Utilizing all of the 101 villages under surveillance in the three districts, villages were randomly assigned to intervention (50) and comparison (51) . The number of CHA to serve in each of the intervention villages was determined as one for a population of <1,000; two for a population of 1,000 – 3,999; three for a population of 4,000 – 6,999; and four for a population of >7,000.
To recruit the CHA, local government solicited and screened applications and then convened a village meeting where qualified applicants were selected through voting. The minimum qualification was completion of a secondary education. Each CHA underwent a nine-month pre-service training in a residential competency-based program after which they were awarded a certificate that allows career progression. The training topics include human biology, community health, clinical skills, reproductive health and family planning, IMCI (including community case management), essential newborn care practices, disease prevention and control, and advocacy and communication. Due to training capacity, CHAs were trained in two cohorts with a total of 57 in the first round and 56 in the second round. All graduates were deployed to their home villages. A third cohort was trained in 2012-13 to increase the minimum number to two CHA per village based on early implementation feedback and to align work assignment according to official government decisions to create hamlets. Although the third round of training did not alter the experimental design, 32 CHA are being added to treatment villages to respond to decisions by the government of Tanzania to create administrative and political functions for hamlets within villages, which necessitates recalibration of CHA work areas according to this new political arrangement. After graduation, CHA are officially contracted and paid as employees of their local government with project funding.
System supports and linkages for the CHA are coordinated by a member of the CHMT. The supervision design is dual: nearby health facility staff provide supervision for technical issues and village governments provide supervision for administrative issues. Health facility supervisors hold a qualification equal or above that of an enrolled nurse. Village governments select a member of the community to serve as the village supervisor based on education level, age, residence in the village, and status in the community. Neither supervisor receives payment for their role as a CHA supervisor. The project provides them with mobile phones, job aids, and bicycles for village supervisors and motorbikes for supervising health facilities.
CHA-specific registers and reporting forms were developed for integration in district health information systems. The project also directly provides CHA with a specially designed kit of medicines, supplies and equipment, including a mobile phone and a bicycle. Efforts are under way to develop resupply mechanisms managed by the district governments utilizing project funding.

Emergency-referral intervention component

Despite ongoing programs, remaining weaknesses were identified in the district referral systems, thus, the project is supporting the development and implementation of locally designed strategies to strengthen district referral systems based on contextual evidence and the requisites for referral systems proposed by Murray and Pearson [ 29].
Because a whole systems approach was required, the referral intervention is being implemented at the district level.

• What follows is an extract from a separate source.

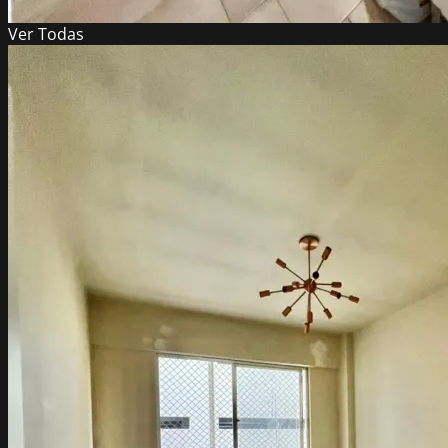
Ver
Todas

The design takes into account the required layers of coordination starting with prompt decision making at the household level; timely referrals from communities; appropriate triaging and pre-referral care; rapid transportation; and responsiveness at receiving facilities [ 43, 44]. The project activities aim at improving the functioning of the system to respond to all emergency health conditions, with emphasis on obstetric, newborn, and child complications. These activities are linked to and draw upon the presence of the CHA to inform families about early warning signs of complications and facilitate early referrals, as well as to mobilize the development of community-based emergency mechanisms.
The intervention was informed by a mixed-methods formative research study conducted in the three districts. The research found that each district had planned and implemented some strategies and activities but none met the requisites of a strong referral system [ 29]. Furthermore, the responsibility for referral transport was typically borne by the woman and her family, resulting in delays and catastrophic expenditures. The formative research findings were used to inform the development of district-specific plans. These plans were developed through participatory action research and planning exercises that engaged stakeholders at district and community levels.
Strategies will be implemented by the districts with local resources as well as Connect financial and technical support. Funds mobilized by the districts will support advocacy with local politicians, upgrading health centers to provide emergency care, establishing hospital-based emergency teams, and including emergency care in supervision visits. Components supported by the project include improvements in ambulance transportation; establishment of an emergency telemedicine support, and advance communication system using mobile phones; clinical improvements in staff skills and patient flow for triage and pre-referral care; community mobilization mechanisms initiated and facilitated by CHA; and introduction of standardized emergency-referral forms.

Evaluation design

The evaluation of the added value of the CHA is designed as a community-based cluster-randomized trial set in three HDSS villages to measure reductions in child mortality and outcomes related to reproductive, maternal, newborn, and child health. Table 3 presents examples of key outcomes of interest [ 45, 46]. The district-wide emergency referral evaluation relies on facility and systems-based data. A plan of implementation research will complement this data, as well as an economic evaluation to assess the overall costs of the program.
Table 3
Examples of project maternal, newborn and child health outcomes of interest
Mortality rates (by gender of child)
• Neonatal mortality rate
• Infant mortality rate
• Under-age five cumulative mortality rate (q 5 )
• Estimated under age 5 cause specific mortality rate for malaria, acute respiratory infections,
Maternal Health Behavior (last live birth)
• Percent of women who made their first ANC visit before the fourth month
• Percent pregnant women who attended four or more antenatal care visits
• Percent pregnant women who attended postnatal care visit
• Percent women who deliver in a health facility
• Proportion of c-sections among last born
Newborn Health
• Percent of newborns attending postnatal care visits
• Percent of newborns breastfed within 1 hour of birth
• Percent of women that report having practiced at least three ENC behaviors
Under-5 child health
• Percent episodes of diarrhea in children under 5 treated with ORS + zinc
• Percent episodes of cough/pneumonia in children under age five treated with antibiotics
• Percent of febrile malaria episodes among children under 5 treated within 24 hours of onset
Family planning and fertility
• Contraceptive prevalence rate
• Unmet need for family planning
• Age specific and total fertility rates

Ethical considerations

Ethical approval has been received from the institutional review boards of the IHI, the Tanzanian National Institute of Medical Research, the Tanzania Commission for Science and Technology, and Columbia University. Permission to conduct the intervention and corresponding research was obtained from relevant district and village government authorities. The trial has been registered with the International Standard Randomized Controlled Trial Register (#ISRCTN96819844). In addition, all reporting will follow CONSORT guidelines for cluster-randomized trials [ 47].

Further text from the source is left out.